Virginia Kneeland Frantz (November 13, 1896 – August 23, 1967) was a pathologist and educator credited with a series of discoveries in the study of thyroid, breast and pancreatic tumors.

==Early life and education==
She was born in New York City, the daughter of Yale and Anna Ilsley Ball Kneeland. Frantz graduated from the Brearley School (1914) and Bryn Mawr College (1918). She then pursued medical studies at Columbia College of Physicians and Surgeons, graduating in 1922. In 1920, she married fellow student Angus Macdonald Frantz. They had three children.

==Career highlights==
In 1922, New York Presbyterian Hospital, she became the first woman surgery intern. From 1924 to 1962 she taught surgery at Columbia University College of Physicians and Surgeons, becoming a full professor in 1951. In 1935, she and Allen O. Whipple described the insulin secretion of pancreatic tumors. In 1959, she wrote a study on tumors of the pancreas which became the standard text in the field. In 1961 she became the first female president of the American Thyroid Association.

==Awards and honors==
- Army-Navy Certificate of Appreciation for Civilian Service, 1948
- Janeway Medal, 1962
- Columbia University, Bicentennial Silver Medal, 1967
- Student of Arthur Purdy Stout, noted alumnae of Brearley School, Columbia named award after her and presented to Rita Charon
- Virginia Kneeland Frantz Society

==Select publications==
- Franz, V. K., Forsythe, R., Hanford, J. M., & Rogers, W. M. (1942). Lateral aberrant thyroid.

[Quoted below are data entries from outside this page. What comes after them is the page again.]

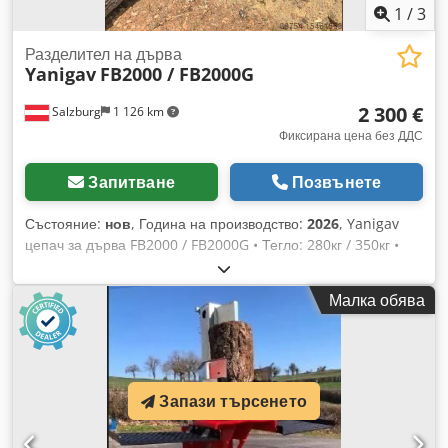
1
/
3
Разделител на дърва
Yanigav
FB2000 / FB2000G
2 300 €
Salzburg
1 126 km
Фиксирана цена без ДДС
Запитване
Позвънете
Състояние:
нов
, Година на производство:
2026
, Yanigav
цепач за дърва FB2000 / FB2000G • Тегло: 280кг / 350кг •
Размери (ДxШxВ): 0,9x0,9x2,7м / 1,05x0,9x2,7м • Сила: 13т /
15т • Двигател: главно задвижване - карданен вал / главно
Малка обява
задвижване - карданен вал • Дължина на дървените трупи:
50-110см • Диаметър на дървените трупи: 30-60см •
Дължина на клина: 24см Dsdper D Ng Nefx Albjck Цена:
2300€ / 3300€
Запази търсенето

Ann. Surg, 115, 161–183.
- Franz, M.D., Virginia Kneeland & Harvey, M.D., Harold Doric. (1946). Introduction to Surgery. New York and London: Geoffrey Cumberlege, Oxford University Press.
- Franz, V. (1959). Papillary tumors of the pancreas: benign or malignant. Frantz VK. Atlas of tumor pathology. Washington DC: US Armed Forces Institute of Pathology, 32–3.